Writing and delivering a eulogy or other funeral speech can be an extremely difficult task, especially if you were particularly close to the person you will be talking about or if you are not used to public speaking. However, as with all aspects of dealing with the passing of a loved one, this is something that can and should be faced up to, no matter how much of a challenge it may seem at the time. Here, we have come up with a few ideas you could use when planning your speech.

Firstly, and perhaps most importantly, is remembering to write down what you are thinking about saying. There are several reasons for this, with an obvious one being that you might find it a struggle to keep completely composed when the day of the funeral arrives.

Regardless of how cool and calm people are most of the time, including when going through their speeches, it is all too easy to be overcome by the emotion of the occasion itself; being able to refer to your ‘script’ will ensure that you do not lose your train of thought and will also prevent unintentionally talking for too long. Generally speaking, setting a maximum limit of 10 minutes is a good idea, as this should mean that the importance of what you are saying is not lost in its delivery.

Another way in which writing your thoughts down can act as a support is that another friend or family member could take over from you if you feel that you can no longer continue.
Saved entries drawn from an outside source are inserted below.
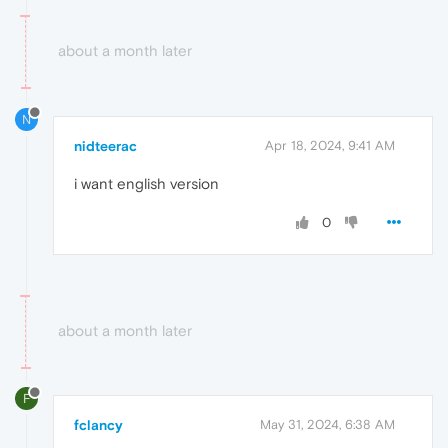
about a month later
N
nidteerac
Apr 18, 2024, 9:41 AM
i want english version
0
about a month later
F
fclancy
May 31, 2024, 6:38 AM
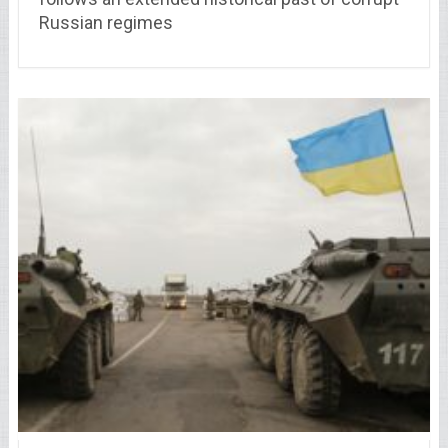
Russian regimes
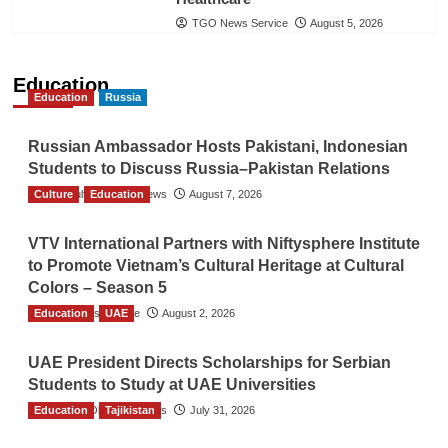
TGO News Service
August 5, 2026
Education
Education
Russia
Russian Ambassador Hosts Pakistani, Indonesian
Students to Discuss Russia–Pakistan Relations
Culture
The Gulf Observer News
Education
August 7, 2026
VTV International Partners with Niftysphere Institute
to Promote Vietnam’s Cultural Heritage at Cultural
Colors – Season 5
Education
TGO News Service
UAE
August 2, 2026
UAE President Directs Scholarships for Serbian
Students to Study at UAE Universities
Education
The Gulf Observer News
Tajikistan
July 31, 2026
Therefore, you should always be careful to have a spare copy of what you plan to say to hand before the service begins.

It is also vital to keep in mind that everyone who comes to the funeral has done so because the person who has passed away was special to them, too. Although delivering the eulogy undoubtedly means that you should draw on your own memories of the deceased, don’t forget to at least mention others whom the loved one you are saying goodbye to was close with.

Finally, make sure that your speech is truly a celebration of the life that is being remembered on the day. Funerals can be very upsetting occasions, and there are many people who wish to avoid them altogether; however, making your recollections as upbeat as possible will be a good way of creating a positive atmosphere on what will be a hard day.